A saga dos plantadores de cidades, por Torres

Entrevista ao jornalista José Nêumanne Pinto

  1. Em #doisdedosdeprosa, Antônio Torres fala sobre seu romance Querida Cidade, que narra a aventura da urbanização do Brasil pelos camponeses.
  2. A um jovem, que lhe pediu para definir o gênero literário que domina, o baiano de Sátiro Dias disse que é uma história que conta outras histórias”.
  3. Jornalista, publicitário e membro da ABL, o autor confessou que, após 12 anos sem publicar, foi menos sintético do que nas suas obras anteriores.

PERFIS LUMINOSOS NA CRÔNICA DE ANTONIO TORRES

Por Carlos Ribeiro, no Seminário Narrativas e viagens do sertão ao mundo e reproduzido no Facebook.

Texto apresentado no Seminário Narrativas e viagens do sertão ao mundo: 80 anos de Antônio Torres. 11 de setembro de 2020.

“O primeiro foi aquele em que sua mãe lhe mostrou um ABC, passando em seguida a dizer os nomes das letras. Jamais esqueceria o encantamento que o desenho delas lhe provocaram logo à primeira vista. Arrumadas em filas no abecedário, formavam um conjunto enigmático. Cada uma, porém, tinha sua própria identidade e personalidade, como as coisas e as pessoas. E eram elas que davam registro a tudo o que há na Terra e no céu, compreenderia depois quando aquela senhora chamada Durvalice começou a juntá-las em sílabas – bê-a-bá, bê-e-bé… – e, nos dias seguintes, em vocábulos que passariam ao reino das frases. Ivo-viu-a-uva…

Aquele menino nunca tinha visto uma uva. Agora sabia que se tratava de uma fruta. Mas como é, mãe? Ela também não a conhecia. Seu mundo era o das jabuticabas, murtas, graviolas, muricis, cajás, umbus”.

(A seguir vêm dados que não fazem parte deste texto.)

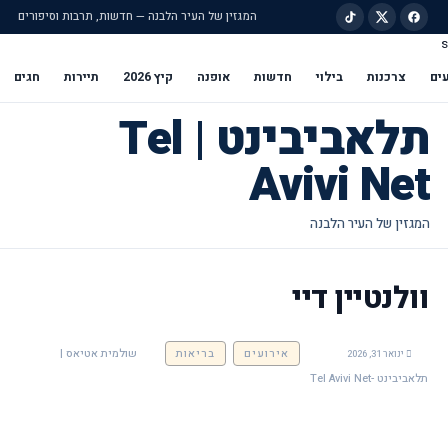
המגזין של העיר הלבנה — חדשות, תרבות וסיפורים
s
ילוג לתוכן הראשי
ים
צרכנות
בילוי
חדשות
אופנה
קיץ 2026
תיירות
חגים
תלאביבינט | Tel
Avivi Net
וולנטיין דיי
אירועים
בריאות
שולמית אטיאס |
ינואר 31, 2026
תלאביבינט -Tel Avivi Net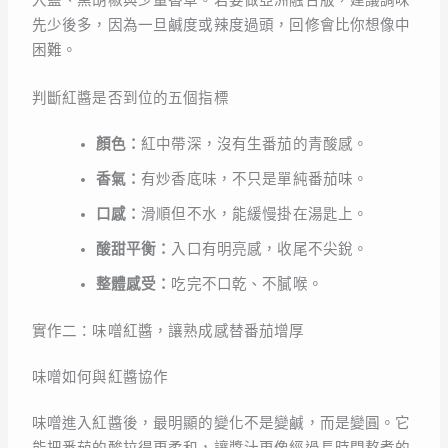
入鹽、黑胡椒與少量香草。若要做亞洲融合版，建議調味
先少後多，因為一旦鹹度或辣度過頭，回修會比你想像中
困難。
判斷紅醬是否到位的五個指標
顏色：
紅中帶深，沒有生番茄的青酸感。
香氣：
有炒香底味，不只是單純番茄味。
口感：
滑順但不水，能緩慢掛在湯匙上。
酸甜平衡：
入口有明亮感，收尾不尖銳。
整體感受：
吃完不口乾、不膩喉。
實作二：味噌紅醬，讓熟成感替番茄增厚
味噌如何與紅醬協作
味噌進入紅醬後，最明顯的變化不是變鹹，而是變圓。它
能把番茄的酸拉得更柔和，讓醬汁更像經過長時間熬煮的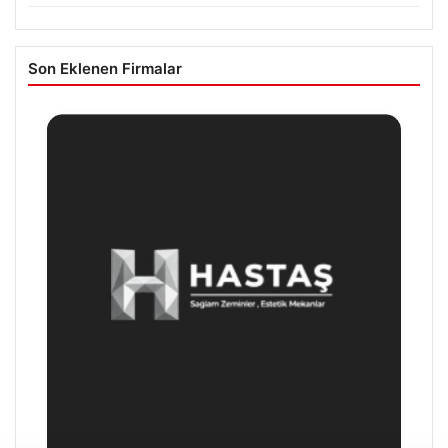
Son Eklenen Firmalar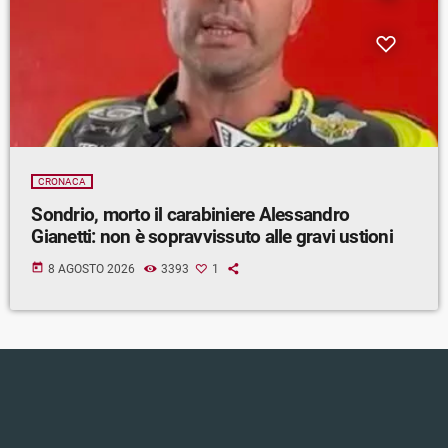
CRONACA
Sondrio, morto il carabiniere Alessandro
Gianetti: non è sopravvissuto alle gravi ustioni
today
8 AGOSTO 2026
3393
1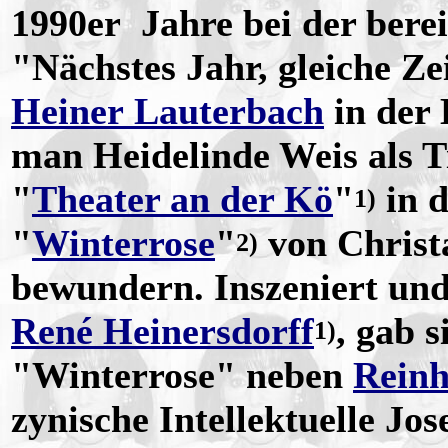
1990er Jahre bei der bere
"Nächstes Jahr, gleiche Z
Heiner Lauterbach
in der 
man Heidelinde Weis als T
"
Theater an der Kö
"
in 
1)
"
Winterrose
"
von Christ
2)
bewundern. Inszeniert und
René Heinersdorff
, gab s
1)
"Winterrose" neben
Reinh
zynische Intellektuelle Jo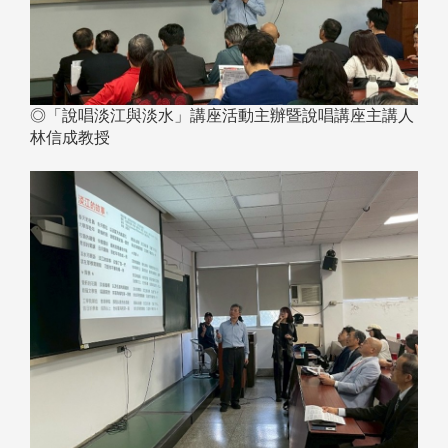
◎「說唱淡江與淡水」講座活動主辦暨說唱講座主講人
林信成教授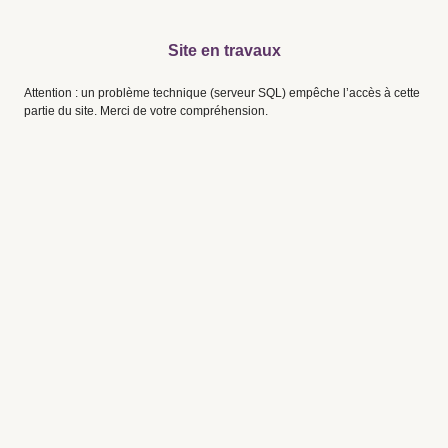
Site en travaux
Attention : un problème technique (serveur SQL) empêche l’accès à cette
partie du site. Merci de votre compréhension.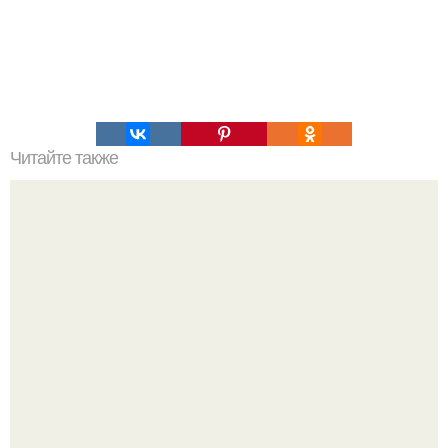
Читайте также
Легенды Англии. Таинственная Великобритания - мифы
и легенды.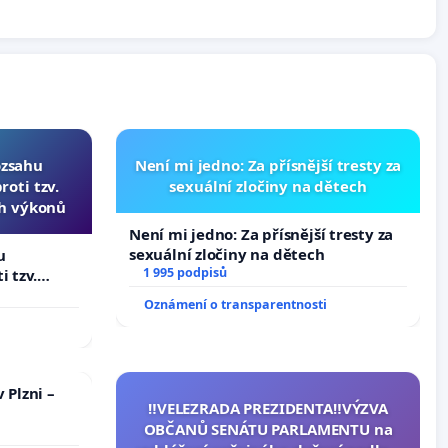
ozsahu
Není mi jedno: Za přísnější tresty za
oti tzv.
sexuální zločiny na dětech
ch výkonů
Není mi jedno: Za přísnější tresty za
sexuální zločiny na dětech
u
1 995 podpisů
i tzv.
 výkonů
Oznámení o transparentnosti
 Plzni –
‼️VELEZRADA PREZIDENTA‼️VÝZVA
OBČANŮ SENÁTU PARLAMENTU na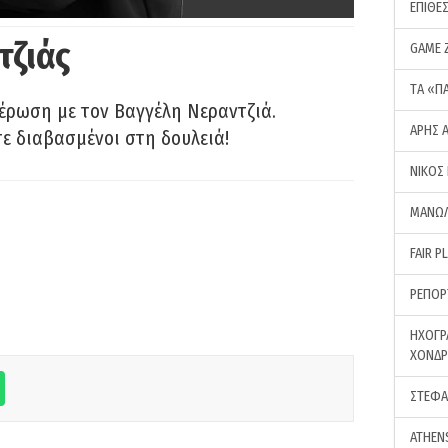
ΕΠΙΘΕ
τζιάς
GAME 
ΤA «Π
έρωση με τον Βαγγέλη Νεραντζιά.
ΑΡΗΣ 
τε διαβασμένοι στη δουλειά!
ΝΙΚΟΣ
ΜΑΝΩΛ
FAIR P
ΡΕΠΟΡ
ΗΧΟΓΡ
ΧΟΝΔ
ΣΤΕΦΑ
ATHEN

Os parágrafos iniciais da crônica “A mãe, as professoras e os dias de um escritor”, do livro Sobre pessoas (Editora Leitura, 2007), do escritor Antonio Torres, nos traz algumas pistas para a fruição da sua prosa: não exatamente aquela já muito estudada das suas grandes narrativas ficcionais, mas de um outro lado menos conhecido do autor de Essa terra, O cachorro e o lobo e Um táxi para Viena d´Áustria: o das suas crônicas de memórias, nas quais, com um estilo leve e fluido, captura o leitor desde as primeiras linhas para deliciosos périplos por tempos passados, ruas, esquinas, praças, cidades, países e momentos luminosos retidos e transfigurados pela memória. Aqui, o elemento determinante é a caracterização sutil de pessoas cujos traços essenciais são colocados, à frente do leitor, em poucas frases e períodos, no esplendor da sua graça ou, menos frequentemente, na plenitude da sua infâmia.


Não menos surpreendente é a capacidade que o ilustre homenageado tem de juntar experiências, momentos e flagrantes de uma diversificada galeria de figuras humanas ao espaço/tempo em que elas vivem ou viveram, transitam ou transitaram e à própria figura do autor/narrador, ao ponto em que grande parte das histórias por ele narradas incorporam-se à sua própria história. Uma característica marcante da obra citada, sobre o qual diz, com muito acerto, nas orelhas do livro, o crítico e ensaísta André Seffrin:

“Antônio Torres, mestre do romance, parece evocar ainda uma vez o título famoso de Rodrigo Octávio, Minhas memórias dos outros. Porque, mais que uma reunião de crônicas, Sobre pessoas é um livro de memórias, reminiscências e homenagens. Como não raro acontece em publicações dessa natureza, há aqui uma ampla reflexão sobre os seres, as cidades e os dias idos e vividos”.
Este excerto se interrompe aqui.